Önce İslam İşbirliği Teşkilatı’na ardından BM Genel Kurulu’na çağrıda bulunan Cumhurbaşkanı Recep Tayyip Erdoğan, “Bütün BM üyelerini Kudüs’ün tarihi statüsünü savunmaya davet ediyorum” diyerek büyük bir hamle yapmıştı. 

Aslında bu savunma sadece Kudüs’ü değil onunla birlikte İslam’ın izzetini savunmak olduğunu çok iyi biliyor Erdoğan. Bununla birlikte Kudüs’ü savunmanın Ortadoğu barışını ve dünya barışını da savunmak olduğunu biliyor. 

İşte tüm bunlar devam ederken İsrail’de boş durmuyor. Filistin halkı üzerinden baskıları arttırıyor, tam anlamıyla büyük bir devlet terörü uyguluyor. Öte yandan bölgede Kudüs sorunu ile birlikte gündemin ikinci sırasına yerleşen İran-Suudi Arabistan gerginliği de yeniden alevlenerek yükseliyor.

Evet, çok iyi biliyoruz ki tam anlamıyla istenen şey, çatışmanın dört bir yana yayılması ve mezhebi olarak bir karaktere bürünmesi. Böylelikle İslam dünyasında kesinlikle kapatılmayacak bir yara açılmaya çalışılıyor. Bu yara üzerinden de sömürgeci güçler kendi kafalarına göre istedikleri gibi at koşturacak! 

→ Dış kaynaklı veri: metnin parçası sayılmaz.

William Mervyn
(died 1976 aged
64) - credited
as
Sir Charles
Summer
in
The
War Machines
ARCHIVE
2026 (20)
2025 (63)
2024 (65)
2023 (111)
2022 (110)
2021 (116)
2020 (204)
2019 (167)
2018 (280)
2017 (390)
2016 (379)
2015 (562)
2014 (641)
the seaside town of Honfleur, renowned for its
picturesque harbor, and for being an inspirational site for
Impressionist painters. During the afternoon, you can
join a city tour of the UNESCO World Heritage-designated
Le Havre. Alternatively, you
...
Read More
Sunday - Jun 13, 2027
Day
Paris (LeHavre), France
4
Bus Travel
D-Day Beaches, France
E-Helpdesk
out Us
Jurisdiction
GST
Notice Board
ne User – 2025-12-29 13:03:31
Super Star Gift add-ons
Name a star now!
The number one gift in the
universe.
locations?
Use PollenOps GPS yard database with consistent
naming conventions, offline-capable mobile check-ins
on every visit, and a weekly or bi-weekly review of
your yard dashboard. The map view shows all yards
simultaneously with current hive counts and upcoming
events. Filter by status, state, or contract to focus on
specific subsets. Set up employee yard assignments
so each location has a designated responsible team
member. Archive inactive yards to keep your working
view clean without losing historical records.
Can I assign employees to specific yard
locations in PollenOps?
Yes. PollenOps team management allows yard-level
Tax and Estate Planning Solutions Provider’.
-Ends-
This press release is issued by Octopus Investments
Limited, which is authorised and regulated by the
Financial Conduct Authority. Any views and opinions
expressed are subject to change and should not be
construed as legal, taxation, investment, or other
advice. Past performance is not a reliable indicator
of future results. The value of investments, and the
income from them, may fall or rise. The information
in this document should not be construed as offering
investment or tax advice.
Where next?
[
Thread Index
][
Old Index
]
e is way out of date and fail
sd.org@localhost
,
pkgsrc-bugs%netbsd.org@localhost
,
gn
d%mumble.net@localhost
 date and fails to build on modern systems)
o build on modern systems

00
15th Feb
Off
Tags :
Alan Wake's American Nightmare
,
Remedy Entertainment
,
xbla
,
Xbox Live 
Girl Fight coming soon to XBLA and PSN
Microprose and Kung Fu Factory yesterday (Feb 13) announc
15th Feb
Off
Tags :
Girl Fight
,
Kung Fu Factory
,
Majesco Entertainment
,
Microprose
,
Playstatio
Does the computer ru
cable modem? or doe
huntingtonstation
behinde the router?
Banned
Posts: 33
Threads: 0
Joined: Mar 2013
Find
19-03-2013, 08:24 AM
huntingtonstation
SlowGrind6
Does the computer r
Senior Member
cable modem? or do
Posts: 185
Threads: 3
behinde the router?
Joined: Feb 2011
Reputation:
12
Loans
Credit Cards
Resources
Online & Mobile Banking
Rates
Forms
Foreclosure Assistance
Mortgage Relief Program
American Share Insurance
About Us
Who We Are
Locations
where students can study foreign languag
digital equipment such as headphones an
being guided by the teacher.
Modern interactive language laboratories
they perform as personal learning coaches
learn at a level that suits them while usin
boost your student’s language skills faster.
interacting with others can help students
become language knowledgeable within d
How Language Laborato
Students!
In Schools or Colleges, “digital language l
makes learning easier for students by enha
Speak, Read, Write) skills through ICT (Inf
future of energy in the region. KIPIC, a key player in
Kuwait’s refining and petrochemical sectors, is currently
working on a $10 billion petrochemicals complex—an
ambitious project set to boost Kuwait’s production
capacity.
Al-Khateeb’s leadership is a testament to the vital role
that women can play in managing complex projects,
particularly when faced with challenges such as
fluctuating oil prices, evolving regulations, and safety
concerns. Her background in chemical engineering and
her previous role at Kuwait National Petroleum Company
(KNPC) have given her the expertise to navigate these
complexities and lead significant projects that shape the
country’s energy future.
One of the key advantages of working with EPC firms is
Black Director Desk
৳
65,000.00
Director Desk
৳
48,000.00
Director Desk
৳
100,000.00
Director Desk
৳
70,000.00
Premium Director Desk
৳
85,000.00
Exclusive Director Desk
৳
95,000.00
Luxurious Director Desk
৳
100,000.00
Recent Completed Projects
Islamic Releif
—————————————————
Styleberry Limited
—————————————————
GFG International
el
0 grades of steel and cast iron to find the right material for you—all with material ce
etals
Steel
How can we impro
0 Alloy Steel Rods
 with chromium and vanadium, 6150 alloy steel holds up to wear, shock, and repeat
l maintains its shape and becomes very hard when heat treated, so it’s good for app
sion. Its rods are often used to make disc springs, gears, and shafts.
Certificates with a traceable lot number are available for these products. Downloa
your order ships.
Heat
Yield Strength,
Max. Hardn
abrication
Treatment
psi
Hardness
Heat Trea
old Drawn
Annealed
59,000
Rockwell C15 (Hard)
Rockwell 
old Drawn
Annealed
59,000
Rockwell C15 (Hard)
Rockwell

İstenen bir diğer unsur ise, İslam dünyasında son dönemde ortaya çıkan Kudüs birlikteliğinin dağılması, bu dağılma üzerinden de işlevsel bir birliğin kurulmasının engellenmesi demek. Bunu bizlere en güzel anlatan kare ise, İsrail ve ABD’nin S. Arabistan’a yatırım yaparak bu ittifakı bozmaya çalışması. 

Müslüman ülkelerin farkında olması gereken en önemli husus, Kudüs ittifakının bu coğrafya için ciddi bir imkân olduğudur. İnşallah İslam ülkeleri bir asır öncesi gibi bu sömürgecilerin tuzağına düşmez.